(Given records)
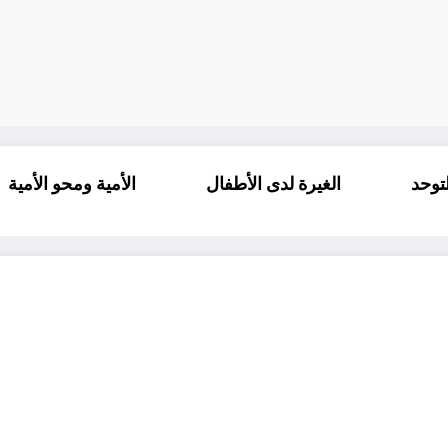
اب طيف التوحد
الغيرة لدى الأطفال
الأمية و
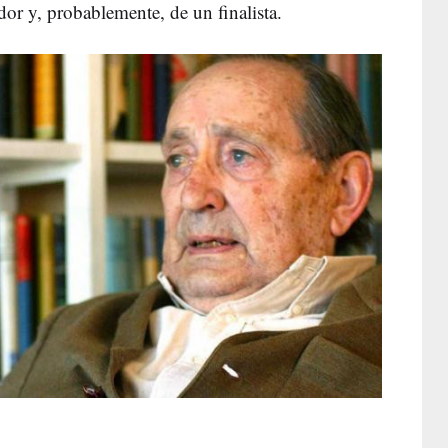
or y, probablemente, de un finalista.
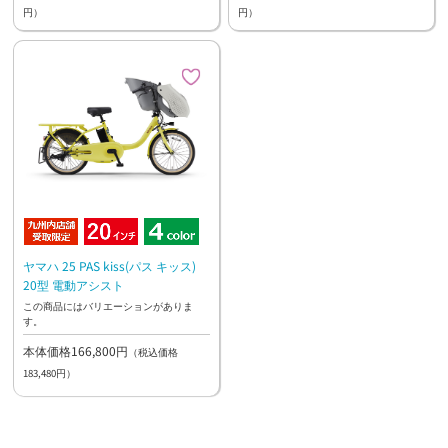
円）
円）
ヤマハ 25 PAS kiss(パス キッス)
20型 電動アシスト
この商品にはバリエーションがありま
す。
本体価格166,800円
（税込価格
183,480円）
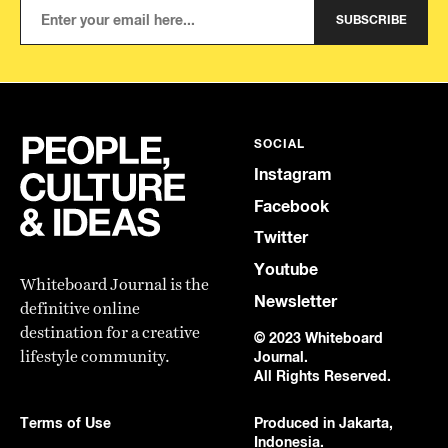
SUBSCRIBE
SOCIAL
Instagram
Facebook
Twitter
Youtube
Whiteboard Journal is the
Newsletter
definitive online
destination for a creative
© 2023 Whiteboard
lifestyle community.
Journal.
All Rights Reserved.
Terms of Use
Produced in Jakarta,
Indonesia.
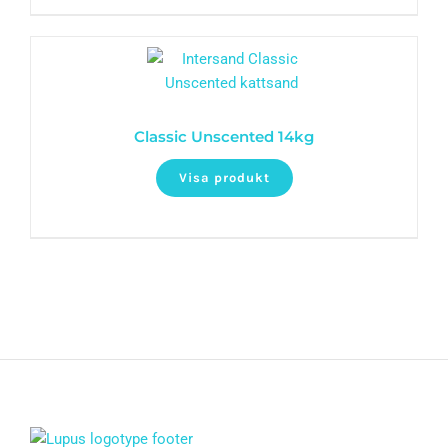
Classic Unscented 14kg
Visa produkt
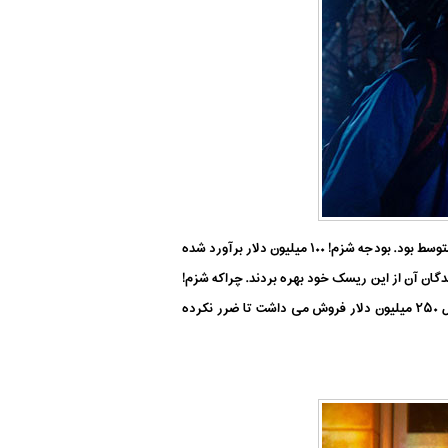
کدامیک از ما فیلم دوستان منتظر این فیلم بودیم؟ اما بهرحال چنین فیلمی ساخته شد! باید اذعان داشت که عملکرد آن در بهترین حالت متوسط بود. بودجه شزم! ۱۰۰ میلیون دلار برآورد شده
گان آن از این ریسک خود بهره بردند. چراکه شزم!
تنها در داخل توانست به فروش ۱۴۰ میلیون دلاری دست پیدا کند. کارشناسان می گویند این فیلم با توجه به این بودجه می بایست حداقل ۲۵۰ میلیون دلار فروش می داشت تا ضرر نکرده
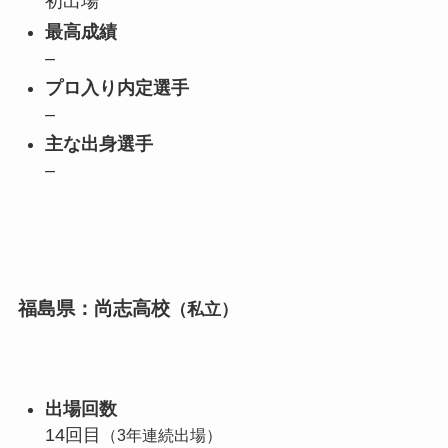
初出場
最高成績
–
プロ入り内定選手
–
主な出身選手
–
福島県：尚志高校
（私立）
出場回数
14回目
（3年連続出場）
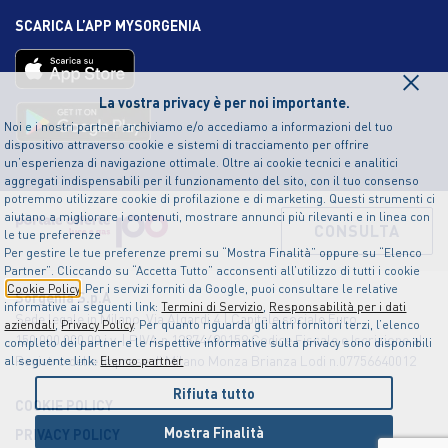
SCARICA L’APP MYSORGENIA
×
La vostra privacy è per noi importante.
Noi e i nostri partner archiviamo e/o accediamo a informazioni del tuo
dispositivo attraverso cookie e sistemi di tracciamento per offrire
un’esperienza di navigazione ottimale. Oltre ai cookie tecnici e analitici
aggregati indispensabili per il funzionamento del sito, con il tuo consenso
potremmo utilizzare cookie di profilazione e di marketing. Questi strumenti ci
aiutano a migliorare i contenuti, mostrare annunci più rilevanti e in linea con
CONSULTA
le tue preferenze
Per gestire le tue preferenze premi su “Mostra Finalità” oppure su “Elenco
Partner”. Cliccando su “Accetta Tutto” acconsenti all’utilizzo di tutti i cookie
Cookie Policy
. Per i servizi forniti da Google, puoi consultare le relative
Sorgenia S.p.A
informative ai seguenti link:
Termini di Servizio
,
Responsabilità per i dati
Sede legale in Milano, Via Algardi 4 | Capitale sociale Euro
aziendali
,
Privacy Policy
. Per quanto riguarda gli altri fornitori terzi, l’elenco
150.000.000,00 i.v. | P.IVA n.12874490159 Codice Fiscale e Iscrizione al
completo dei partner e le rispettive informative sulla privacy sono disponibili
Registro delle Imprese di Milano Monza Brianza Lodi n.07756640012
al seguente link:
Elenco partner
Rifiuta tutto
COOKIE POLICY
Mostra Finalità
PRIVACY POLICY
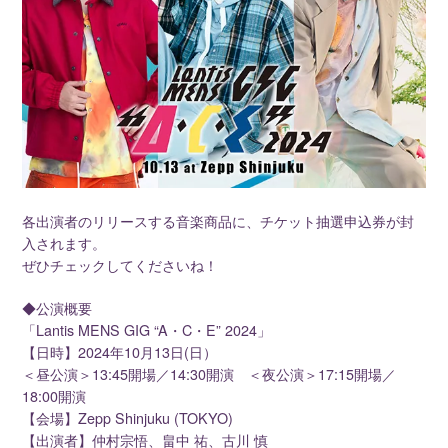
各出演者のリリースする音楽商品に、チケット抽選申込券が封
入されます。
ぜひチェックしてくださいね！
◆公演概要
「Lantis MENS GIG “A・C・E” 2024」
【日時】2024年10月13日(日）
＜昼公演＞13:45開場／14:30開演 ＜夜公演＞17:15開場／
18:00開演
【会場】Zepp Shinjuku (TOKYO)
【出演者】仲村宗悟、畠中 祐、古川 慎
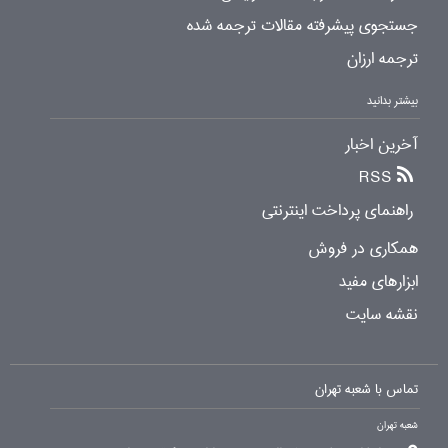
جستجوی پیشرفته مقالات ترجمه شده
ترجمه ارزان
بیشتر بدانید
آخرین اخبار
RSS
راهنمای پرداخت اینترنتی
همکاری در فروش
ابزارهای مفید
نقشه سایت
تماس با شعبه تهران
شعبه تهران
(End Given records)
> [Problem details] Starting with the first line of the data, transcribe every line exactly through the one containing "گان آن از این ریسک خود بهره بردند. چراکه شزم!". No pictures go in.

> [Result below]
اب طيف التوحد
الغيرة لدى الأطفال
الأمية و
or y, probablemente, de un finalista.
円）
円）
ヤマハ 25 PAS kiss(パス キッス)
20型 電動アシスト
この商品にはバリエーションがありま
す。
本体価格166,800円
（税込価格
183,480円）
SUBSCRIBE
SOCIAL
Instagram
Facebook
Twitter
Youtube
Whiteboard Journal is the
Newsletter
definitive online
destination for a creative
© 2023 Whiteboard
lifestyle community.
Journal.
All Rights Reserved.
Terms of Use
Produced in Jakarta,
Indonesia.
Classic Unscented 14kg
Visa produkt
کدامیک از ما فیلم دوستان منتظر این فیلم بودیم؟ اما بهرحال چنین فیلمی ساخته شد! باید اذعان داشت که عملکرد آن در بهترین حالت متوسط بود. بودجه شزم! ۱۰۰ میلیون دلار برآورد شده
گان آن از این ریسک خود بهره بردند. چراکه شزم!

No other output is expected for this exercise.